§ **RECORDS SHOWN**

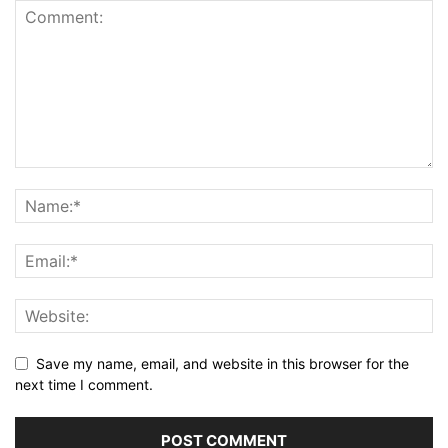
Save my name, email, and website in this browser for the
next time I comment.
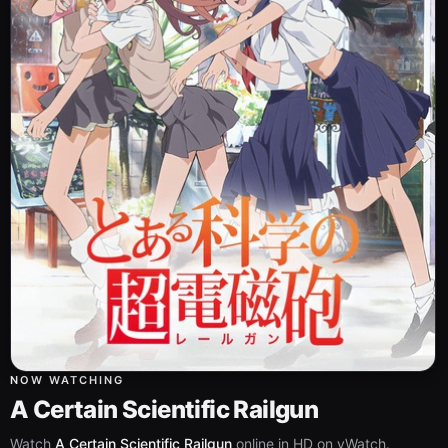
NOW WATCHING
A Certain Scientific Railgun
Watch
A Certain Scientific Railgun
online in HD on vWatch.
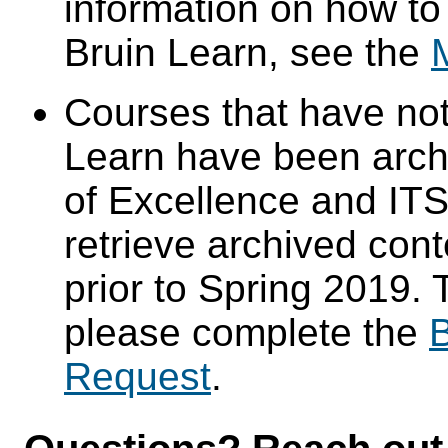
information on how to
Bruin Learn, see the
Courses that have not
Learn have been arch
of Excellence and ITS 
retrieve archived cont
prior to Spring 2019. 
please complete the
B
Request
.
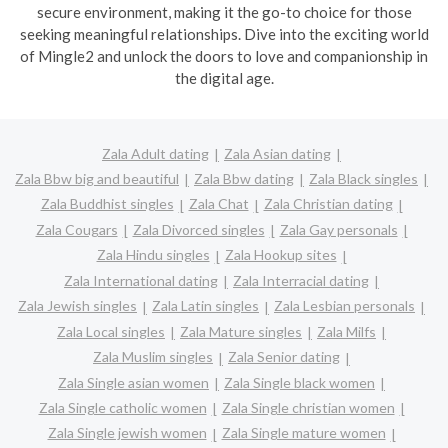
secure environment, making it the go-to choice for those
seeking meaningful relationships. Dive into the exciting world
of Mingle2 and unlock the doors to love and companionship in
the digital age.
Zala Adult dating
Zala Asian dating
Zala Bbw big and beautiful
Zala Bbw dating
Zala Black singles
Zala Buddhist singles
Zala Chat
Zala Christian dating
Zala Cougars
Zala Divorced singles
Zala Gay personals
Zala Hindu singles
Zala Hookup sites
Zala International dating
Zala Interracial dating
Zala Jewish singles
Zala Latin singles
Zala Lesbian personals
Zala Local singles
Zala Mature singles
Zala Milfs
Zala Muslim singles
Zala Senior dating
Zala Single asian women
Zala Single black women
Zala Single catholic women
Zala Single christian women
Zala Single jewish women
Zala Single mature women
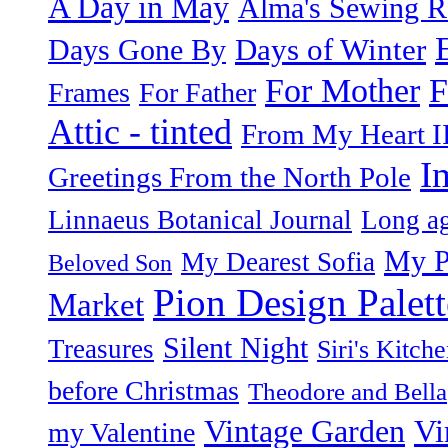
A Day in May
Alma's Sewing 
Days of Winter
Days Gone By
F
For Mother
Frames
For Father
Attic - tinted
From My Heart I
I
Greetings From the North Pole
Linnaeus Botanical Journal
Long ag
My P
My Dearest Sofia
Beloved Son
Pion Design Palett
Market
Silent Night
Treasures
Siri's Kitch
before Christmas
Theodore and Bella
Vintage Garden
Vi
my Valentine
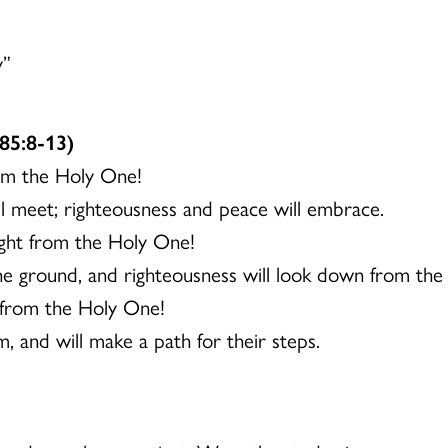
y”
85:8-13)
rom the Holy One!
ill meet; righteousness and peace will embrace.
sight from the Holy One!
the ground, and righteousness will look down from the 
 from the Holy One!
, and will make a path for their steps.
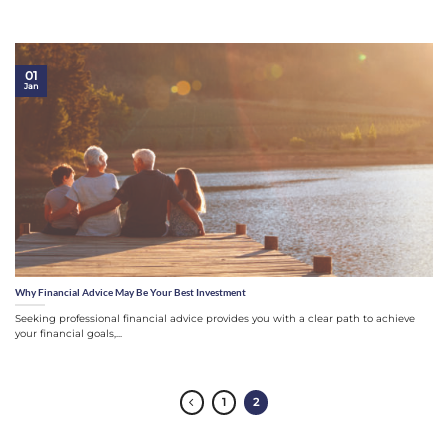
01
Jan
Why Financial Advice May Be Your Best Investment
Seeking professional financial advice provides you with a clear path to achieve
your financial goals,...
1
2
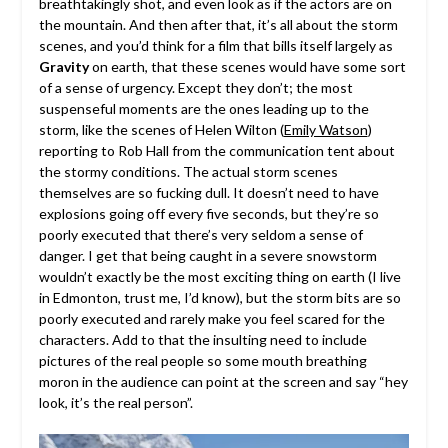
breathtakingly shot, and even look as if the actors are on
the mountain. And then after that, it’s all about the storm
scenes, and you’d think for a film that bills itself largely as
Gravity
on earth, that these scenes would have some sort
of a sense of urgency. Except they don’t; the most
suspenseful moments are the ones leading up to the
storm, like the scenes of Helen Wilton (
Emily Watson
)
reporting to Rob Hall from the communication tent about
the stormy conditions. The actual storm scenes
themselves are so fucking dull. It doesn’t need to have
explosions going off every five seconds, but they’re so
poorly executed that there’s very seldom a sense of
danger. I get that being caught in a severe snowstorm
wouldn’t exactly be the most exciting thing on earth (I live
in Edmonton, trust me, I’d know), but the storm bits are so
poorly executed and rarely make you feel scared for the
characters. Add to that the insulting need to include
pictures of the real people so some mouth breathing
moron in the audience can point at the screen and say “hey
look, it’s the real person”.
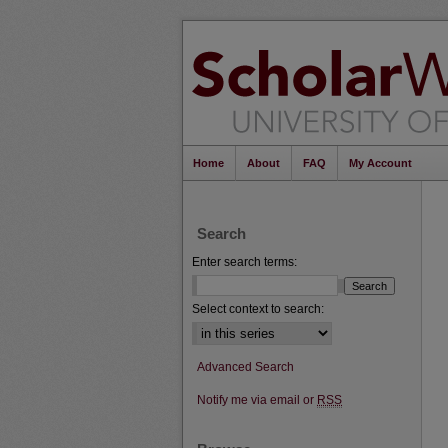
Home
About
FAQ
My Account
Search
Enter search terms:
Select context to search:
Advanced Search
Notify me via email or
RSS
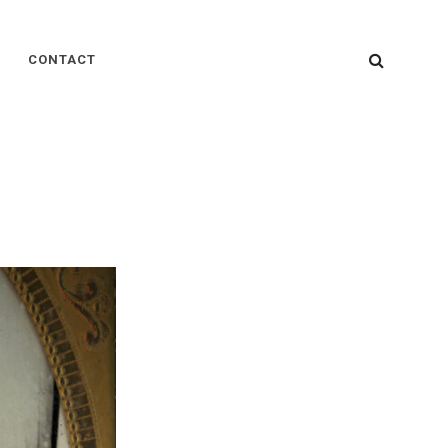
SEARC
CONTACT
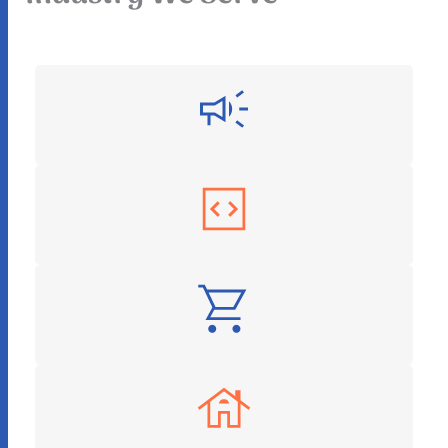
Digital Marketing
Software as a Service
E-Commerce
Real Estate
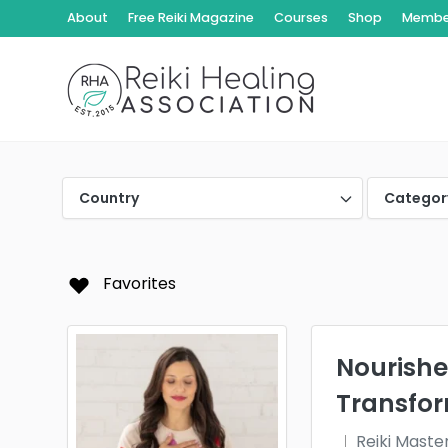
About
Free Reiki Magazine
Courses
Shop
Member
Country
Categor
Favorites
Nourishe
Transfo
Reiki Maste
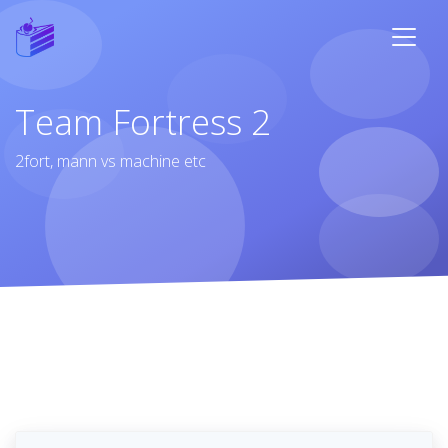
Team Fortress 2
2fort, mann vs machine etc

§ **WHAT IS REQUIRED**
From the material above, please return each line containing "earth".

§ **RESULT**
on earth, that these scenes would have some sort
wouldn’t exactly be the most exciting thing on earth (I live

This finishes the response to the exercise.